Gwen is later taken in by Aunt May after her father, police captain John Stacy, is killed by a burglar wearing a Spider-Man costume and her estranged mother does not want to take her in. Her living in the Parker house creates more tension between Peter and Mary Jane, and leads to their temporary break-up. Peter's relationship with Gwen is further complicated by her hatred of Spider-Man, whom she blames for her father's death. When Peter finds his friend Eddie Brock, Gwen confides in him about her feelings of isolation. Eddie then tries to kiss her and Gwen is shocked. When she eventually learns Peter is Spider-Man, the angry Gwen pulls her father's gun on him. He manages to convince her he is not to blame for her father's death. Gwen runs off but returns, explaining she is just really mad at everything at the moment. She wouldn't have really shot him, a fact Peter already knew because his spider sense didn't go off despite Gwen's wrath. Gwen then agrees to keep his secret.

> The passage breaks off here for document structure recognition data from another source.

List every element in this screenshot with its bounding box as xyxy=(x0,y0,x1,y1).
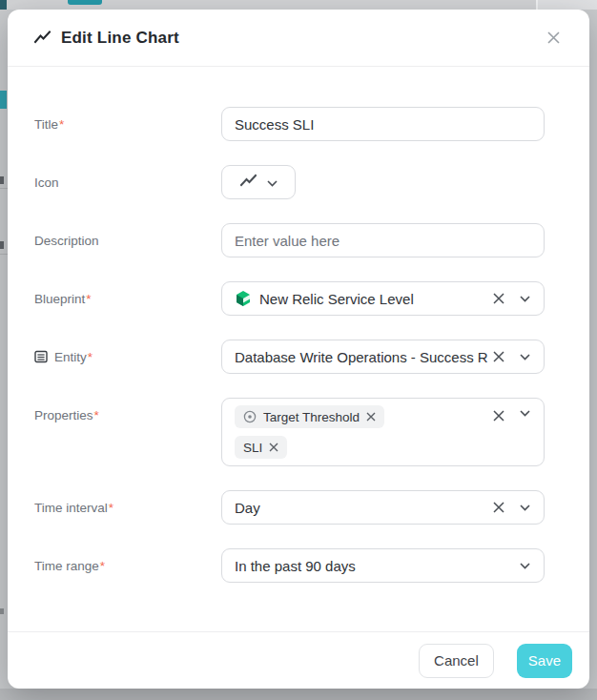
time-range-select[interactable]: In the past 90 days xyxy=(221,548,545,583)
modal-body: Title* Icon Description xyxy=(8,67,589,583)
required-asterisk: * xyxy=(59,117,64,132)
backdrop-teal-corner xyxy=(0,0,7,10)
icon-picker-button[interactable] xyxy=(221,165,296,199)
properties-tags: Target Threshold SLI xyxy=(235,399,493,465)
save-button[interactable]: Save xyxy=(517,644,572,678)
backdrop-text-fragment xyxy=(0,176,4,184)
backdrop-text-fragment xyxy=(0,608,4,614)
entity-select[interactable]: Database Write Operations - Success R xyxy=(221,340,545,374)
description-label: Description xyxy=(34,234,221,248)
required-asterisk: * xyxy=(94,408,99,422)
modal-title: Edit Line Chart xyxy=(61,29,179,48)
backdrop-bottom-strip xyxy=(0,689,597,700)
new-relic-logo-icon xyxy=(235,290,252,307)
title-label: Title* xyxy=(34,117,221,132)
blueprint-label: Blueprint* xyxy=(34,292,221,306)
required-asterisk: * xyxy=(88,350,93,364)
properties-label: Properties* xyxy=(34,408,221,422)
required-asterisk: * xyxy=(86,292,91,306)
required-asterisk: * xyxy=(109,501,113,515)
entity-label: Entity* xyxy=(34,350,221,364)
backdrop-divider-fragment xyxy=(0,188,8,189)
time-range-label: Time range* xyxy=(34,559,221,573)
chevron-down-icon xyxy=(520,354,530,360)
field-row-time-interval: Time interval* Day xyxy=(34,490,552,525)
chevron-down-icon xyxy=(520,296,530,302)
tag-target-threshold: Target Threshold xyxy=(235,405,384,428)
backdrop-divider-fragment xyxy=(0,254,8,255)
cancel-button[interactable]: Cancel xyxy=(419,644,494,678)
icon-label: Icon xyxy=(34,175,221,190)
blueprint-value: New Relic Service Level xyxy=(235,290,493,307)
tag-remove-icon[interactable] xyxy=(269,443,278,452)
field-row-time-range: Time range* In the past 90 days xyxy=(34,548,552,583)
description-input[interactable] xyxy=(221,223,545,257)
properties-select[interactable]: Target Threshold SLI xyxy=(221,398,545,466)
modal-header: Edit Line Chart xyxy=(8,10,589,67)
tag-remove-icon[interactable] xyxy=(366,412,376,422)
field-row-blueprint: Blueprint* New Relic Service Level xyxy=(34,281,552,316)
entity-list-icon xyxy=(34,350,48,363)
close-icon[interactable] xyxy=(543,27,565,49)
field-row-properties: Properties* Target Threshold xyxy=(34,398,552,466)
chevron-down-icon xyxy=(267,175,278,190)
field-row-entity: Entity* Database Write Operations - Succ… xyxy=(34,340,552,374)
modal-footer: Cancel Save xyxy=(8,631,589,689)
edit-line-chart-modal: Edit Line Chart Title* Icon xyxy=(8,10,589,689)
chevron-down-icon xyxy=(520,563,530,569)
time-interval-select[interactable]: Day xyxy=(221,490,545,525)
tag-sli: SLI xyxy=(235,436,287,459)
clear-icon[interactable] xyxy=(493,293,504,304)
clear-icon[interactable] xyxy=(493,502,504,513)
line-chart-icon xyxy=(240,174,257,191)
time-interval-value: Day xyxy=(235,500,493,516)
field-row-icon: Icon xyxy=(34,165,552,199)
clear-icon[interactable] xyxy=(493,410,504,422)
target-icon xyxy=(243,410,257,423)
backdrop-teal-tab xyxy=(68,0,102,5)
clear-icon[interactable] xyxy=(493,351,504,362)
chevron-down-icon xyxy=(520,410,530,417)
backdrop-top-right-panel xyxy=(536,0,597,10)
line-chart-icon xyxy=(33,29,51,47)
backdrop-sidebar-highlight xyxy=(0,91,7,109)
chevron-down-icon xyxy=(520,504,530,511)
entity-value: Database Write Operations - Success R xyxy=(235,349,493,365)
blueprint-select[interactable]: New Relic Service Level xyxy=(221,281,545,316)
field-row-title: Title* xyxy=(34,107,552,141)
time-range-value: In the past 90 days xyxy=(235,558,520,574)
time-interval-label: Time interval* xyxy=(34,501,221,515)
title-input[interactable] xyxy=(221,107,545,141)
required-asterisk: * xyxy=(100,559,105,573)
backdrop-text-fragment xyxy=(0,241,4,249)
field-row-description: Description xyxy=(34,223,552,257)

Gwen Stacy dies in Ultimate Spider-Man #62. Before her death, she made peace with Mary Jane and assured her she never had romantic feelings for Peter. She considered him just as a friend. She is killed by Carnage, a symbiotic which is the offspring of the Venom symbiote. Although Peter is not in the area when she dies, he still feels some responsibility for her death, as he allowed Dr. Connors to use his genetic material for experimentation. His guilt makes him decide to retire as Spider-Man for a while. Eventually, he takes up his hero identity when his responsibility for the innocent becomes too great to overlook. At the end of the arc, there was an issue that dealt with Gwen's death. Flash Thompson makes an off-color remark about Gwen's passing. It infuriates MJ to the point where she physically attacks Flash. It is revealed Flash had a crush on Gwen all along.

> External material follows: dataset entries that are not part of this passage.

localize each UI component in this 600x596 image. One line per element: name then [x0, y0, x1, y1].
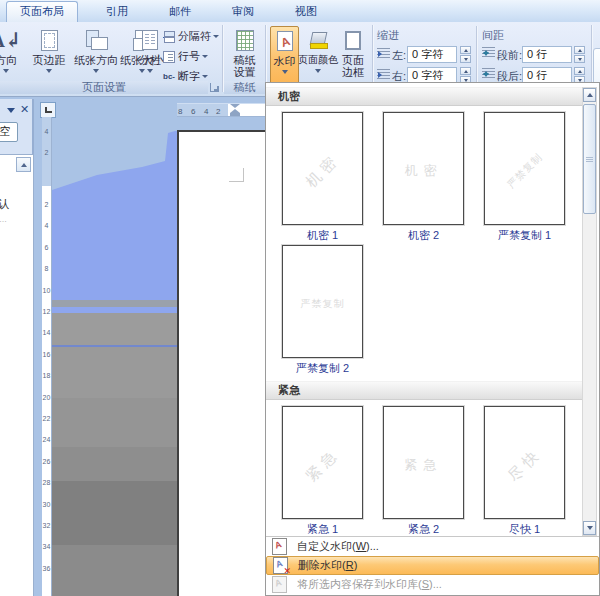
ruler-number: 16 — [42, 351, 51, 358]
document-background-image — [52, 120, 177, 596]
scroll-down-icon[interactable] — [583, 521, 596, 535]
save-watermark-icon — [272, 576, 287, 593]
chevron-down-icon — [3, 69, 9, 76]
indent-left-label: 左: — [392, 48, 406, 63]
line-numbers-button[interactable]: 行号 — [163, 48, 208, 65]
ruler-number: 32 — [42, 522, 51, 529]
task-pane-list: 认 … — [0, 154, 34, 596]
ribbon-tab[interactable]: 审阅 — [219, 1, 267, 21]
orientation-label: 纸张方向 — [74, 54, 118, 66]
line-numbers-label: 行号 — [178, 49, 200, 64]
watermark-item-label: 机密 2 — [408, 228, 439, 243]
watermark-command[interactable]: 自定义水印(W)... — [266, 537, 599, 556]
ribbon-tab[interactable]: 邮件 — [156, 1, 204, 21]
spacing-before-field[interactable]: 0 行 — [522, 46, 572, 63]
ruler-number: 24 — [42, 436, 51, 443]
spacing-section-title: 间距 — [482, 28, 504, 43]
manuscript-grid-icon — [236, 30, 254, 51]
watermark-item-label: 严禁复制 2 — [296, 361, 349, 376]
chevron-down-icon — [93, 69, 99, 76]
watermark-thumbnail: 尽快 — [484, 406, 565, 519]
vertical-ruler: 4224681012141618202224262830323436 — [42, 117, 52, 596]
gallery-scrollbar[interactable] — [582, 87, 597, 536]
page-borders-icon — [345, 31, 361, 50]
text-direction-icon: A↲ — [0, 28, 22, 52]
watermark-item[interactable]: 严禁复制严禁复制 2 — [272, 243, 373, 376]
watermark-commands: 自定义水印(W)...删除水印(R)将所选内容保存到水印库(S)... — [266, 536, 599, 594]
chevron-down-icon — [147, 69, 153, 76]
ruler-number: 6 — [191, 107, 195, 116]
indent-marker[interactable] — [230, 104, 240, 116]
watermark-preview-text: 机密 — [405, 162, 443, 180]
task-pane-button-fragment[interactable]: 空 — [0, 122, 18, 142]
watermark-preview-text: 尽快 — [504, 444, 546, 486]
watermark-command[interactable]: 删除水印(R) — [266, 556, 599, 575]
page-borders-label-1: 页面 — [342, 54, 364, 66]
ribbon-tab-bar: 页面布局引用邮件审阅视图 — [0, 0, 600, 22]
scroll-up-icon[interactable] — [16, 157, 31, 172]
ruler-number: 8 — [42, 265, 51, 272]
watermark-item[interactable]: 尽快尽快 1 — [474, 404, 575, 537]
chevron-down-icon — [213, 35, 219, 41]
group-page-setup: A↲ 方向 页边距 纸张方向 纸张大小 分栏 — [0, 22, 222, 95]
close-icon[interactable]: ✕ — [20, 103, 29, 116]
spacing-before-label: 段前: — [497, 48, 522, 63]
watermark-item[interactable]: 机密机密 1 — [272, 110, 373, 243]
scrollbar-thumb[interactable] — [583, 104, 596, 214]
task-pane: ✕ 空 认 … — [0, 99, 34, 596]
manuscript-label-2: 设置 — [234, 66, 256, 78]
ruler-number: 28 — [42, 479, 51, 486]
page-color-label: 页面颜色 — [298, 54, 338, 66]
watermark-thumbnail: 机密 — [282, 112, 363, 225]
text-direction-label: 方向 — [0, 54, 17, 66]
watermark-item[interactable]: 紧急紧急 1 — [272, 404, 373, 537]
gallery-section-header: 机密 — [266, 87, 582, 106]
chevron-down-icon — [46, 69, 52, 76]
custom-watermark-icon — [272, 538, 287, 555]
tab-strip: 页面布局引用邮件审阅视图 — [6, 1, 330, 22]
scroll-up-icon[interactable] — [583, 88, 596, 102]
group-label-page-setup: 页面设置 — [0, 81, 208, 94]
watermark-item[interactable]: 严禁复制严禁复制 1 — [474, 110, 575, 243]
watermark-command: 将所选内容保存到水印库(S)... — [266, 575, 599, 594]
gallery-items: 紧急紧急 1紧急紧急 2尽快尽快 1 — [266, 400, 576, 538]
group-label-manuscript: 稿纸 — [224, 81, 265, 94]
chevron-down-icon[interactable] — [7, 108, 15, 117]
watermark-item-label: 紧急 1 — [307, 522, 338, 537]
line-numbers-icon — [163, 51, 175, 63]
remove-watermark-icon — [273, 557, 288, 574]
ribbon-tab[interactable]: 引用 — [93, 1, 141, 21]
watermark-item[interactable]: 紧急紧急 2 — [373, 404, 474, 537]
watermark-preview-text: 严禁复制 — [301, 297, 345, 311]
ruler-number: 22 — [42, 415, 51, 422]
ruler-number: 6 — [42, 244, 51, 251]
h-ruler-text-section — [228, 103, 265, 117]
watermark-item-label: 紧急 2 — [408, 522, 439, 537]
watermark-item-label: 尽快 1 — [509, 522, 540, 537]
ruler-number: 8 — [178, 107, 182, 116]
breaks-button[interactable]: 分隔符 — [163, 28, 219, 45]
watermark-thumbnail: 严禁复制 — [484, 112, 565, 225]
watermark-thumbnail: 机密 — [383, 112, 464, 225]
ribbon-tab[interactable]: 视图 — [282, 1, 330, 21]
ruler-number: 2 — [216, 107, 220, 116]
indent-left-field[interactable]: 0 字符 — [407, 46, 457, 63]
spacing-before-spinner[interactable] — [574, 46, 585, 64]
watermark-thumbnail: 紧急 — [383, 406, 464, 519]
columns-label: 分栏 — [139, 54, 161, 66]
tab-stop-selector-button[interactable] — [40, 102, 56, 118]
ruler-number: 20 — [42, 394, 51, 401]
command-label: 删除水印(R) — [298, 558, 357, 573]
gallery-section-header: 紧急 — [266, 381, 582, 400]
dialog-launcher-icon[interactable] — [210, 83, 219, 92]
indent-left-spinner[interactable] — [460, 46, 471, 64]
margins-icon — [41, 30, 58, 51]
watermark-item[interactable]: 机密机密 2 — [373, 110, 474, 243]
indent-right-icon — [377, 69, 390, 80]
spacing-after-icon — [482, 68, 495, 80]
watermark-thumbnail: 紧急 — [282, 406, 363, 519]
watermark-icon — [277, 31, 293, 51]
ruler-number: 10 — [42, 287, 51, 294]
ribbon-tab[interactable]: 页面布局 — [6, 1, 78, 22]
ruler-number: 14 — [42, 329, 51, 336]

A girl seeming to be Gwen Stacy appears in Ultimate Spider-Man #98. According to Mark Bagley, "Gwen’s return is integral to the Clone storyline and is basically a way to rock Peter's world...again". In this issue "Gwen" appears to have no memory of her "death" and believes she was in a hospital, from which she has escaped. In issue #100, after a raft of revelations, the stress of the situation enrages "Gwen". She transforms into what appears to be Carnage before leaping out the window. In the next issue, "Richard Parker" claims "Gwen" should not have met Peter at all, and was merely an experiment in stem cell research. This Gwen/Carnage fights with the Fantastic Four, Nick Fury, and the Spider-Slayer drones, until she is knocked unconscious by a beam of light, and taken into custody. In issue #113, Norman Osborn as the Green Goblin causes a massive prison break from the Triskelion. An inmate appearing to be 'Gwen' walks out amidst the chaos, disappearing in the shadows. It has been revealed the creature posing as Gwen Stacy is still the original Ultimate Carnage Spider-Man faced earlier in its run. After "devouring" Gwen, this incarnation of Carnage has gone on to mimic her "essence" and now believes itself to be Gwen Stacy.

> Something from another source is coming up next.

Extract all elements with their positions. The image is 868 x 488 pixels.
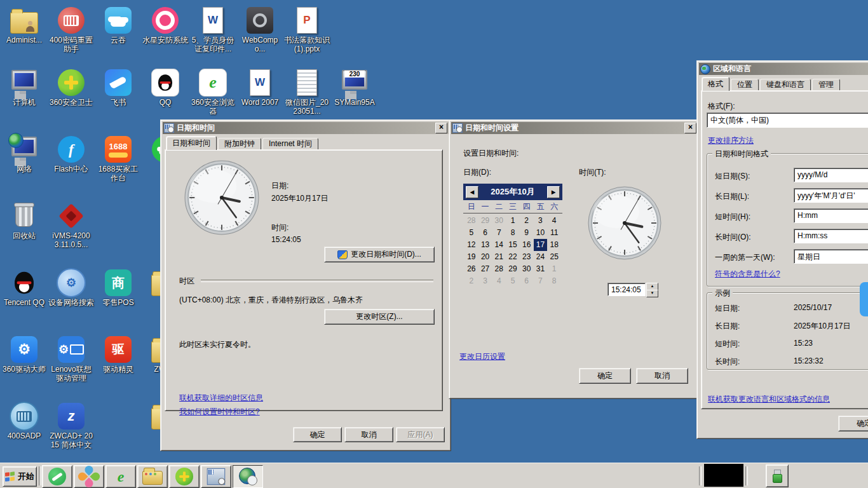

During the "War of the Symbiotes" storyline, Gwen/Carnage's back story in the Triskelion is revealed. It is shown Gwen has been taking some form of therapy with Tony Stark. However, when the Green Goblin broke out of the Triskelion, Gwen escaped and went to Peter Parker's house in a confused and terrified state, with Carnage's face on her body. During an exchange between Peter and Gwen, Eddie Brock attempts to attack Aunt May and retake his symbiote. In a rage, Spider-Man engages Venom on a nearby rooftop. During the fight, Gwen is shown to be able to use her symbiote to fight off Eddie but Eddie reabsorbs his symbiote along with the Carnage symbiote rendering Gwen Stacy an average girl. After a series of tests, it is concluded that this Gwen is not a clone but consciously and genetically is the original now reborn (though Gwen's original body died, the Carnage symbiote absorbed her being and they had bonded since her death). After S.H.I.E.L.D. intervenes, S.H.I.E.L.D. Director Danvers states Gwen will remain in S.H.I.E.L.D. custody. Peter and May argue for her to come back to live with them, with Tony Stark supporting the Parkers. In Ultimate Spider-Man #129, the Parkers are now helping to rebuild Gwen's life. Her ghastly experience with the Carnage symbiote also causes her to develop a death anxiety she gradually controls. Six months after the "Ultimatum" storyline, in Ultimate Comics Spider-Man #1, Gwen is living with the Parkers again and is dating Peter after MJ broke up with him. However, circumstances involving the Chameleon made Gwen realize that Peter and MJ are still in love, and believes that they shouldn't be together, even if she wants to be with him. She breaks up with him, but vows to be his loyal friend. She also continues to live with the Parkers due to Gwen and Aunt May having become close in a surrogate mother-daughter fashion.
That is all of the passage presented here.